* **Record extracts**:
..........

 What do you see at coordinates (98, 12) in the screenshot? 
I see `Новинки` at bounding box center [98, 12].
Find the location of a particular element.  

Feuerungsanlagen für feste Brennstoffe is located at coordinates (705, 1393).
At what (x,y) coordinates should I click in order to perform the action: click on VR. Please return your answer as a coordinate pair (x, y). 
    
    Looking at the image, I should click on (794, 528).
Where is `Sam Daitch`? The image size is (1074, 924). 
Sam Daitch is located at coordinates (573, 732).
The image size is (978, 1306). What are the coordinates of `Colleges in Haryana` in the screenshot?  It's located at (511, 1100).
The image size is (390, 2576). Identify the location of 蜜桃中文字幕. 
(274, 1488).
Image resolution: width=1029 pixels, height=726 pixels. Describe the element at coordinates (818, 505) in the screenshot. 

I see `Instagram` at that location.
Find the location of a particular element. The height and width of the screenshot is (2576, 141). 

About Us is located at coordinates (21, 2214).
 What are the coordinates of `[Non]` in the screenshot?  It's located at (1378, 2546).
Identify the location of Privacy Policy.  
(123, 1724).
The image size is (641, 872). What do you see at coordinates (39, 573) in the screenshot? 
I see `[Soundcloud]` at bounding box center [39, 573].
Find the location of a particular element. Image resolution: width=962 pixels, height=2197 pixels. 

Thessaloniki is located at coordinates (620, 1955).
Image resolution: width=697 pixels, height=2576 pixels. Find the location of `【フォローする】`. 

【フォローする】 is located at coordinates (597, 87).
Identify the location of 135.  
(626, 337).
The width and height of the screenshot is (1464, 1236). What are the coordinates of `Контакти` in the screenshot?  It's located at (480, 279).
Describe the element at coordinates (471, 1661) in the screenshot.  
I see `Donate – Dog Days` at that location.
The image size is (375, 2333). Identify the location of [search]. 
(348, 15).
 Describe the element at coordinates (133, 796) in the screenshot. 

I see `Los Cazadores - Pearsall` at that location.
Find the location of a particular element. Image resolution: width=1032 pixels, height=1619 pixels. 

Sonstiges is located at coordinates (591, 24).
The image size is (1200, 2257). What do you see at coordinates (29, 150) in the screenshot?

..........

* **Work required**: What are the lines from the one with "Describe the element at coordinates (133, 796)" through the last line of the records above? Quote them exactly and add nothing.

* **Answer to this exercise**:
 Describe the element at coordinates (133, 796) in the screenshot. 

I see `Los Cazadores - Pearsall` at that location.
Find the location of a particular element. Image resolution: width=1032 pixels, height=1619 pixels. 

Sonstiges is located at coordinates (591, 24).
The image size is (1200, 2257). What do you see at coordinates (29, 150) in the screenshot?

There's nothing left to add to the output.